[Saved data entries]

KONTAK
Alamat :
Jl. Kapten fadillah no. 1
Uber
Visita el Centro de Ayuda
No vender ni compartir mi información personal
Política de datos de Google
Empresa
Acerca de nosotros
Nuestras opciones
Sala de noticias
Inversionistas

* * *

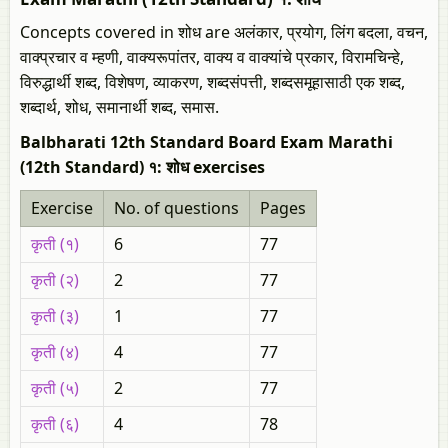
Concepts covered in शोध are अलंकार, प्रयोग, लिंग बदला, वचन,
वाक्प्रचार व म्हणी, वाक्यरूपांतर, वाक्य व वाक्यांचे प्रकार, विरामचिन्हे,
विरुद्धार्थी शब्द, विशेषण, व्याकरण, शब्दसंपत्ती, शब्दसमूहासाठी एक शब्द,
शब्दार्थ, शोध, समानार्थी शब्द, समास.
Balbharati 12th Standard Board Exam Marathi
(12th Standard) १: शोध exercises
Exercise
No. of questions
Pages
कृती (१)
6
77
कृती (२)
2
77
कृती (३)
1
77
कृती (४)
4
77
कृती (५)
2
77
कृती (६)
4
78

_PROBLEM REQUIREMENTS_
Go through the records. Copy each line where "Standard" appears.

_SOLUTION TO THIS PROBLEM_
Balbharati 12th Standard Board Exam Marathi
(12th Standard) १: शोध exercises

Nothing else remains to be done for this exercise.